Die Radiofrau und Theater­schaffende Magdalena Nadolska kommentierte 2019 live, was am Frauenstreik in Bern abging. Der Sender? Erst kurz vorher gegründet.

Wer am 14. Juni 2019 den Bundesplatz betrat, erlebte Eindrückliches. Ein Durchkommen war kaum mehr möglich. Die Demonstrierenden – mehrheitlich Frauen – standen dicht an dicht, waren aus der ganzen Schweiz angereist, um auf die Ungleichheit zwischen den Geschlechtern hinzuweisen. Die Anliegen dieser Neuauflage von 1991 waren dieselben: gleiche Löhne für gleiche Arbeit, Bekämpfung von Sexismus und sexueller Gewalt.
Magdalena Nadolska, Theaterschaffende und Projektleiterin bei Radio RaBe, streikte an diesem Tag nicht. Der Schweizerische Gewerkschaftsbund hatte bei Radio RaBe angefragt, ob sie gemeinsam mit verschiedenen alternativen Sendern wie Radio X oder LoRa ein Radio Frauenstreik produzieren wolle. Man hatte gemerkt: Beim Frauenstreik von 1991 hatten auch Journalistinnen und Moderatorinnen gestreikt, weshalb das ganze Geschehen aus männlicher Perspektive überliefert bleibt. «Das wollten wir dieses Mal anders machen», so Nadolska. «Wir haben uns dazu entschieden, 24 Stunden lang keine einzige männliche Stimme über den Äther zu senden.» Eine Playlist ausschliesslich mit Sängerinnen wurde programmiert, Live-Schaltungen zu systemrelevanten Care-Arbeiterinnen, für die der Streik keine Option war, organisiert.
Am Nachmittag um viertel nach drei folgte der Aufruf, die Arbeit niederzulegen und mit Pfannen oder was auch immer gerade zur Verfügung stand, Lärm zu machen. Auf dem Bundesplatz gab Bundesrätin Sommaruga im Sendebus von Radio Frauenstreik ein Live-Interview.

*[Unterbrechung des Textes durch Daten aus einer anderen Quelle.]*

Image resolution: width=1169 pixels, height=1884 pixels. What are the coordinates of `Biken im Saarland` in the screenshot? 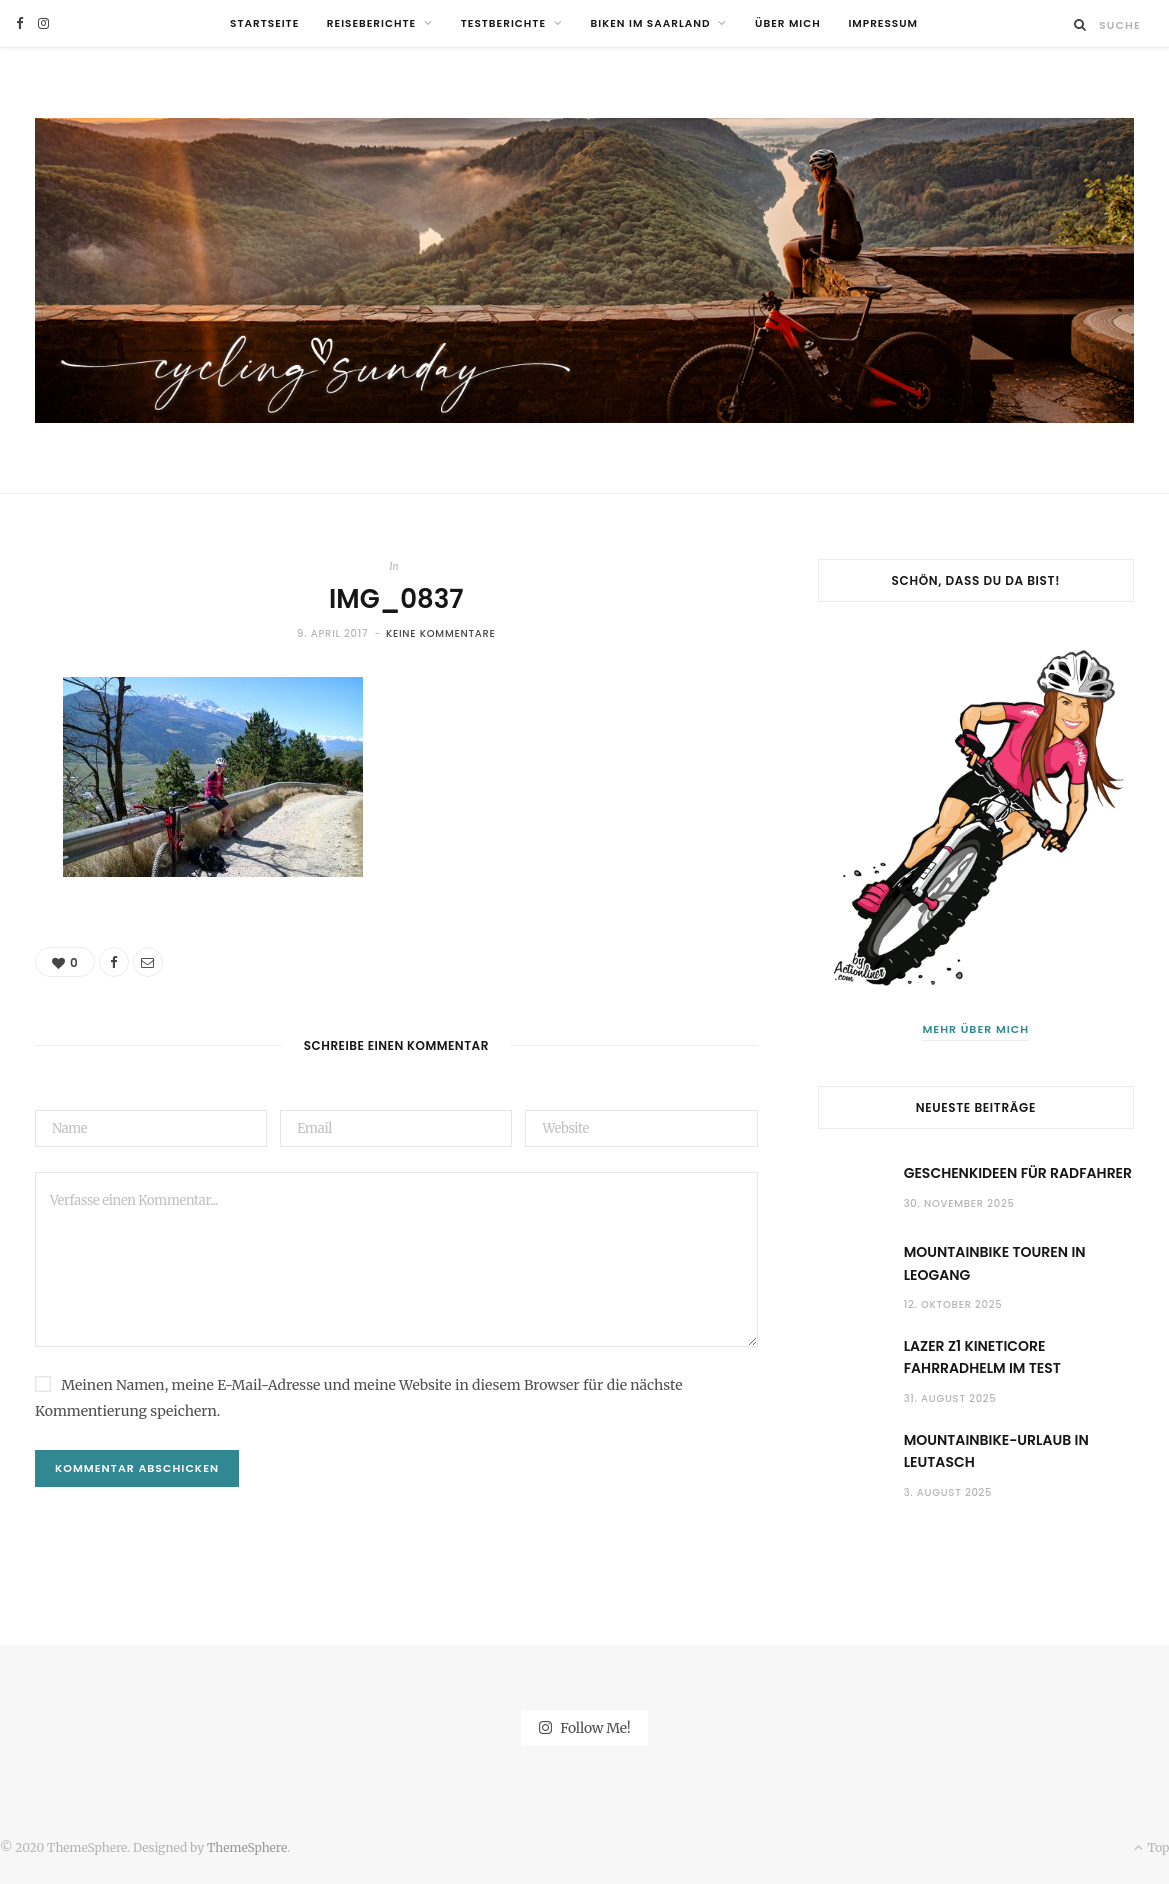 It's located at (651, 23).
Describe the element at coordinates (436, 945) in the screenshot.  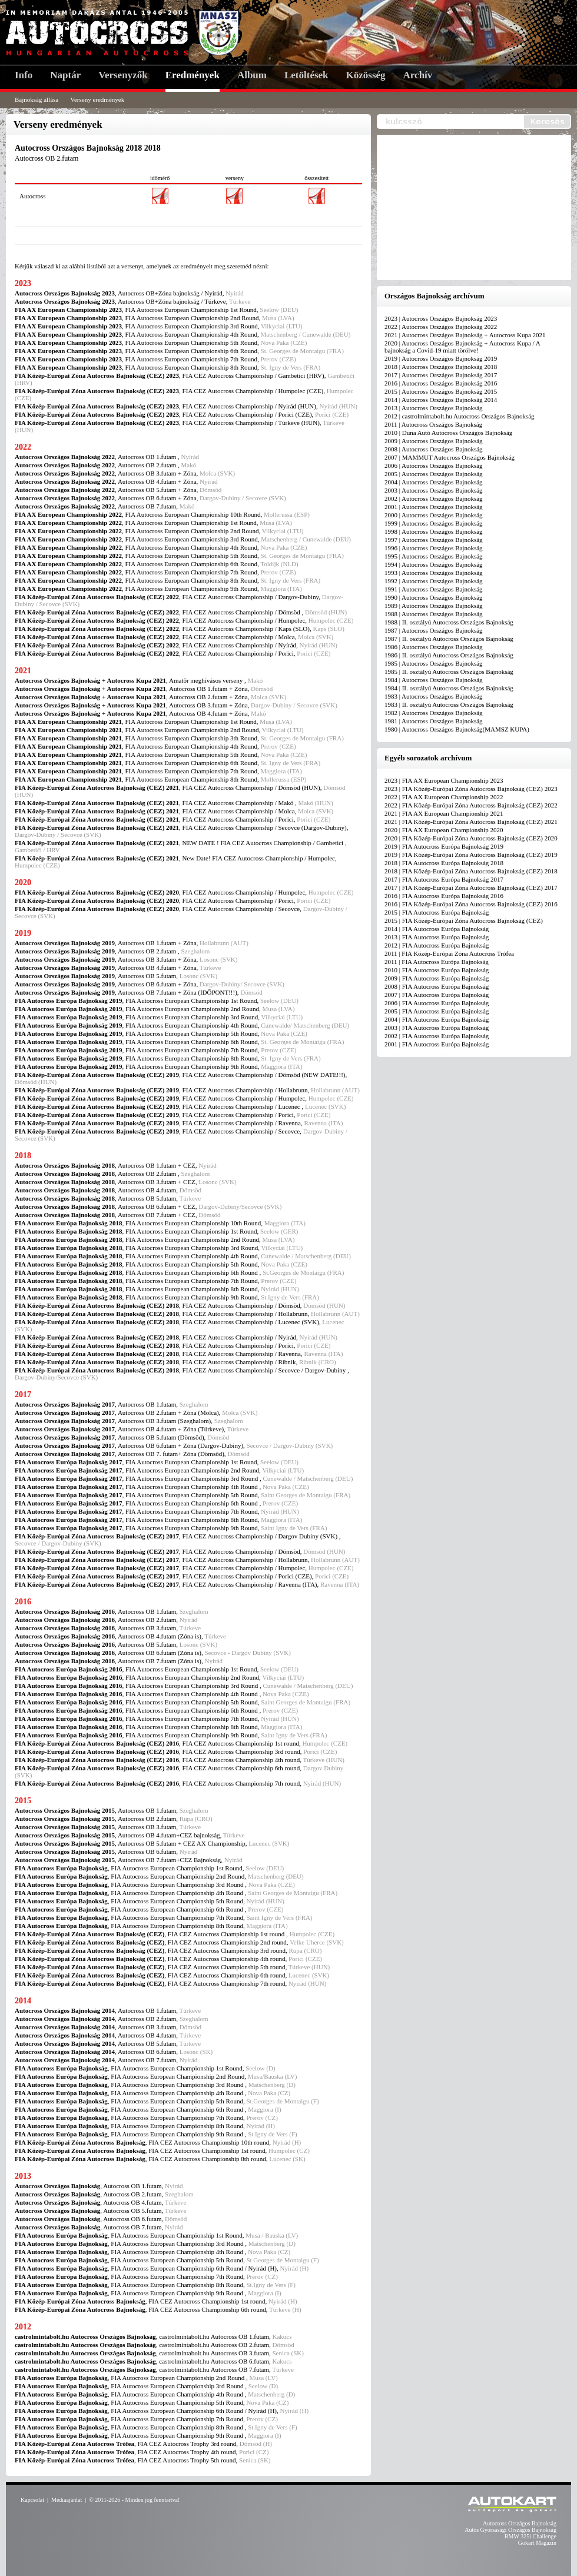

«Ich fühlte mich wie Heidi»
Die Autorin und Performerin Sandra Künzi moderierte und entertainte auf einer speziell für den Anlass errichteten Bühne. «Der Streikzug war so lang, dass Künzi irgendwann befand, man müsse mit dem Programm innehalten, bis die Streikenden wieder auf den Bundesplatz zurückkehrten», erinnert sich Nadolska. Künzi forderte Nadolska kurzerhand auf, die Bühne zu betreten. «Ich habe ein Meer von Menschen gesehen.» Gänzlich unvorbereitet rief sie den Anwesenden Parolen wie «24 Stunden nur weibliche Stimmen!» zu. Die Menge tobte und Nadolska fühlte sich plötzlich wie ein Rockstar. «Ich hatte noch nie eine solche Energie gespürt.»
Nadolska kam als 11-Jährige von Polen in die Schweiz, wo sie sich gemeinsam mit ihrer Mutter in der Lenzerheide niederliess. Sie konnte kein Wort Deutsch und wurde an ihrer neuen Schule von Jungs unter einer Ladung Schnee begraben. Doch trotz dieser unfeinen Begrüssung gefiel ihr die neue Heimat auf Anhieb. «Ich fühlte mich wie Heidi in diesem Land, wo alles so neu und sauber aussah.» Gut möglich, dass die eigene Migrationsgeschichte sie für Diskriminierungen jeglicher Art sensibilisiert hat. «Mein Elternhaus war unpolitisch, ich habe erst an der Universität meine aktivistische Seite entdeckt.»

Sorgen um erste Heimat
Nadolska hat in Bern Theaterwissenschaft, Medienwissenschaft und Pädagogik studiert. An der Uni lernte sie ihren Mann, einen Berner, kennen. «Die bringt man bekanntlich schlecht weg aus ihrer Heimatstadt», sagt sie lachend. Die beiden Töchter, 10 und 6 Jahre alt, wissen natürlich, was der Frauenstreik ist. «Ich finde es wichtig, dass sie mitbekommen, dass auch der Papa das Bad putzt und die Mama arbeiten geht», so Nadolska. Dass der Frauenstreik eine gewisse Sensibilisierung hervorgebracht hat, davon ist sie überzeugt. «Der Lehrpersonenmangel zeigt doch jetzt einmal mehr, wie wichtig faire Löhne in sogenannten Frauenberufen wären.»
Sorgen macht Nadolska die zunehmende Verhärtung der Fronten, gerade auch in ihrer ersten Heimat Polen, wo Konservative mit Unterstützung der katholischen Kirche Frauenrechte
wieder stark zu beschränken versuchen. Als Nadolska in die Schweiz kam, durfte sie Ministrantin sein, was den polnischen Mädchen nicht erlaubt war. «Das war für mich eine tolle Bühne», erinnert sie sich. Der performative Akt habe sie mehr interessiert als die Religion selbst.
Auf einer Bühne stehen wird Nadolska am kommenden 14. Juni nicht. Sie will Stände besuchen und auf dem Bundesplatz die Rede einer Freundin verfolgen. Ihren Rockstar-Moment hatte sie ja bereits.